El metro ochenta era custodiado por una abrigada y gruesa campera, un pantalón de jean cubría las pier­nas y unos rústicos borcegos militares evitaban el frío en los pies. A pesar de no fumar, por la nariz de Gabriel se escapaba un vapor color niebla. Paso por la puerta silenciosamente, antes que el cuidador de aquel incomodo lugar las cerrase a las nueve en punto, como siempre.

Gabriel conocía el camino de memoria, incluso la primera vez que lo visitó, nunca apreció la idea de perderse entre las tumbas, aunque sólo fuera por unos minutos. El lugar se encontraba desierto, sólo había tres cuerpos con vida entre los miles de allí. Paso las enormes bóvedas de la gente famosa e ilustre de la ciudad mirando las grotescas gárgolas y los dulces ángeles ubicados en los techos de algunas de ella. No se cansaba de admirar las estatuas. Cuando llego a la entraba de la bóveda con puerta de mármol, la única en todo el lugar, doblo a la derecha hasta que salió de esa zona y llego a la parte de los niños. Odiaba esa parte, todas tumbas de no mas de un metro, todas aquellas vidas cortadas de raíz por la guadaña de la efi­caz muerte le causaban una sensación de injusticia y angustia. Podía decirse que pasó corriendo hasta lle­gar al fondo del recinto.

Sentado sobre una lápida, Julián lo esperaba con una alegre sonrisa, le causaba gracia verlo pasar apre­surado por entremedio de las pequeñas tumbas, rodeado de tanta gente dando vueltas a su alrededor. Detrás de Julián se hallaba un pozo abierto con el cajón empotrado en el fondo, la tapa estaba corrida, dejando ver la nada dentro del cajón. La pala, culpable de abrir el pozo, esta todavía en la escena del crimen junto a montañas de evidencia. El show termina cuando pasa la última tumba, ahora Gabriel camina a paso normal y mas relajado. La sonrisa del rostro de Julián desaparece gradualmente hasta convertirse en sorpresa. Una de las tantas personas saca un delgado hilo del bolsillo y luego lo tensa con ambas manos; comienza a se­guir a Gabriel hasta alcanzarlo. Julián bajó de la lapida, imagino el fino hilo apretando el cuello de Ga­briel, sacando de apoco el poco aire, obligándolo a permanecer inmóvil, y luego dejarse morir. Estiro un brazo y abrió la boca para emitir un grito de advertencia, pero no lo hizo, se freno, y volvió a sentarse en la lapida.
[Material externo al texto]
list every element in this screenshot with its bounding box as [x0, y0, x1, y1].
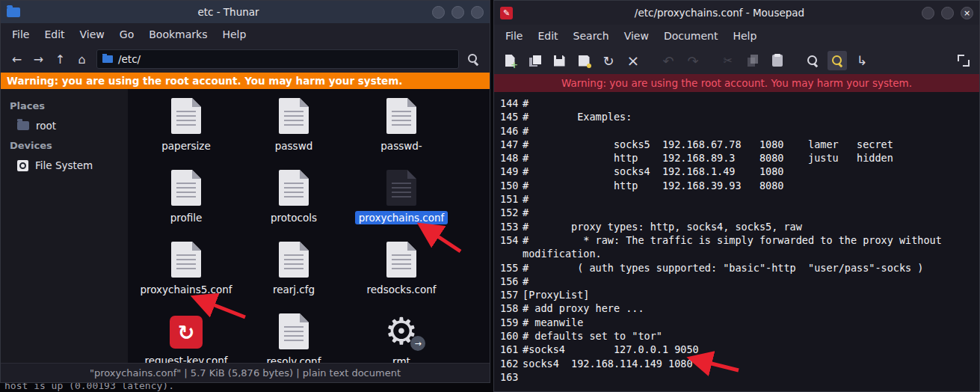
- root-warning-text: Warning: you are using the root account.…: [561, 77, 912, 89]
- goto-line-icon[interactable]: [852, 51, 872, 70]
- mousepad-window: ✎ /etc/proxychains.conf - Mousepad × Fil…: [493, 0, 980, 392]
- file-item[interactable]: resolv.conf: [240, 313, 348, 363]
- menu-item[interactable]: View: [73, 25, 111, 43]
- menu-item[interactable]: Bookmarks: [142, 25, 214, 43]
- line-number: 151: [500, 192, 523, 206]
- find-replace-icon[interactable]: [828, 51, 847, 70]
- file-item[interactable]: proxychains5.conf: [132, 242, 240, 313]
- editor-line: 155 # ( auth types supported: "basic"-ht…: [500, 261, 979, 275]
- file-item[interactable]: papersize: [132, 98, 240, 170]
- search-button[interactable]: [463, 49, 484, 69]
- home-icon[interactable]: ⌂: [72, 49, 92, 69]
- minimize-button[interactable]: [432, 6, 445, 19]
- file-label: passwd-: [377, 139, 425, 153]
- line-text[interactable]: # http 192.168.39.93 8080: [523, 179, 979, 192]
- up-icon[interactable]: ↑: [50, 49, 70, 69]
- menu-item[interactable]: Search: [567, 27, 616, 45]
- line-text[interactable]: # Examples:: [523, 110, 979, 123]
- cut-icon[interactable]: [718, 51, 738, 70]
- editor-line: 157 [ProxyList]: [500, 288, 979, 301]
- line-text[interactable]: #: [523, 124, 979, 138]
- mousepad-titlebar[interactable]: ✎ /etc/proxychains.conf - Mousepad ×: [494, 1, 979, 25]
- line-text[interactable]: # * raw: The traffic is simply forwarded…: [523, 233, 979, 261]
- menu-item[interactable]: Edit: [37, 25, 71, 43]
- redo-icon[interactable]: [683, 51, 703, 70]
- file-item[interactable]: rearj.cfg: [240, 242, 348, 313]
- back-icon[interactable]: ←: [7, 49, 27, 69]
- menu-item[interactable]: File: [499, 27, 529, 45]
- copy-icon[interactable]: [743, 51, 762, 70]
- menu-item[interactable]: Go: [113, 25, 141, 43]
- thunar-titlebar[interactable]: etc - Thunar: [1, 1, 490, 23]
- reload-icon[interactable]: [599, 51, 618, 70]
- close-button[interactable]: ×: [961, 7, 973, 19]
- file-icon: [386, 313, 416, 349]
- mousepad-menubar: FileEditSearchViewDocumentHelp: [494, 25, 979, 47]
- line-text[interactable]: #: [523, 192, 979, 206]
- fullscreen-icon[interactable]: [954, 51, 973, 70]
- forward-icon[interactable]: →: [28, 49, 49, 69]
- line-text[interactable]: [ProxyList]: [523, 288, 979, 301]
- minimize-button[interactable]: [922, 7, 934, 19]
- line-text[interactable]: # defaults set to "tor": [523, 329, 979, 343]
- file-item[interactable]: proxychains.conf: [348, 170, 455, 242]
- maximize-button[interactable]: [941, 7, 954, 19]
- open-file-icon[interactable]: [525, 51, 544, 70]
- sidebar-item-root[interactable]: root: [1, 115, 128, 136]
- file-item[interactable]: passwd-: [348, 98, 455, 170]
- drive-icon: [17, 160, 28, 171]
- file-item[interactable]: redsocks.conf: [348, 242, 455, 313]
- line-text[interactable]: #: [523, 97, 979, 110]
- line-text[interactable]: # ( auth types supported: "basic"-http "…: [523, 261, 979, 275]
- thunar-toolbar: ←→↑⌂ /etc/: [1, 46, 490, 73]
- statusbar-text: "proxychains.conf" | 5.7 KiB (5,876 byte…: [90, 367, 401, 379]
- sidebar-item-file-system[interactable]: File System: [1, 155, 128, 176]
- line-number: 148: [500, 151, 523, 165]
- menu-item[interactable]: View: [617, 27, 656, 45]
- file-item[interactable]: protocols: [240, 170, 348, 242]
- close-button[interactable]: [471, 6, 484, 19]
- maximize-button[interactable]: [452, 6, 464, 19]
- root-warning-text: Warning: you are using the root account.…: [7, 75, 402, 87]
- line-text[interactable]: #: [523, 206, 979, 219]
- editor-line: 148 # http 192.168.89.3 8080 justu hidde…: [500, 151, 979, 165]
- text-editor[interactable]: 144 # 145 # Examples: 146 # 147 # socks5…: [494, 92, 979, 391]
- new-file-icon[interactable]: [500, 51, 520, 70]
- line-text[interactable]: # http 192.168.89.3 8080 justu hidden: [523, 151, 979, 165]
- path-input[interactable]: /etc/: [96, 49, 459, 69]
- line-text[interactable]: # add proxy here ...: [523, 301, 979, 315]
- file-item[interactable]: passwd: [240, 98, 348, 170]
- editor-line: 145 # Examples:: [500, 110, 979, 123]
- line-text[interactable]: # socks5 192.168.67.78 1080 lamer secret: [523, 138, 979, 151]
- line-text[interactable]: # proxy types: http, socks4, socks5, raw: [523, 220, 979, 233]
- line-number: 149: [500, 165, 523, 178]
- line-text[interactable]: [523, 370, 979, 384]
- file-item[interactable]: rmt: [348, 313, 455, 363]
- file-item[interactable]: request-key.conf: [132, 313, 240, 363]
- save-as-icon[interactable]: [574, 51, 594, 70]
- line-text[interactable]: # socks4 192.168.1.49 1080: [523, 165, 979, 178]
- paste-icon[interactable]: [768, 51, 787, 70]
- file-icon: [279, 313, 309, 349]
- file-icon: [279, 242, 309, 278]
- menu-item[interactable]: Document: [657, 27, 725, 45]
- menu-item[interactable]: File: [5, 25, 36, 43]
- line-text[interactable]: # meanwile: [523, 316, 979, 329]
- devices-header: Devices: [1, 136, 128, 155]
- line-text[interactable]: socks4 192.168.114.149 1080: [523, 357, 979, 370]
- file-item[interactable]: profile: [132, 170, 240, 242]
- undo-icon[interactable]: [659, 51, 678, 70]
- line-text[interactable]: #socks4 127.0.0.1 9050: [523, 343, 979, 356]
- close-file-icon[interactable]: [623, 51, 643, 70]
- line-text[interactable]: #: [523, 275, 979, 288]
- line-number: 145: [500, 110, 523, 123]
- editor-line: 149 # socks4 192.168.1.49 1080: [500, 165, 979, 178]
- menu-item[interactable]: Help: [726, 27, 763, 45]
- menu-item[interactable]: Help: [215, 25, 253, 43]
- menu-item[interactable]: Edit: [531, 27, 564, 45]
- save-icon[interactable]: [549, 51, 569, 70]
- find-icon[interactable]: [803, 51, 822, 70]
- file-label: request-key.conf: [141, 354, 231, 363]
- file-label: rmt: [389, 355, 414, 363]
- file-icon: [171, 242, 201, 278]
Las manos pasaron por delante del rostro de Gabriel, el hilo ocupó su lugar debajo de la nuez de Adán  y el extraño hombre tiro el hilo con fuerza hacia él. Gabriel continuo su camino sin ninguna dificultad hasta que llego al lado de Julián. El extraño hombre ahorco a otra persona que no era Gabriel, guardo el hilo en su bolsillo y siguió caminando.

— Creí que no ibas a venir.

Antes de responder Gabriel saco un pequeño walkman de su bolsillo, apretó el botón rojo y lo dejo en el medio de ambos.

— Se me hizo un poco tarde, ya sabes como es el trabajo de oficina —se excuso Gabriel.

— Sí.

— ¿Que quisiste hacer cuando te bajaste de ahí? —Gabriel ya comenzó a trabajar.

— Nada, tenia ganas de estirar un poco las piernas.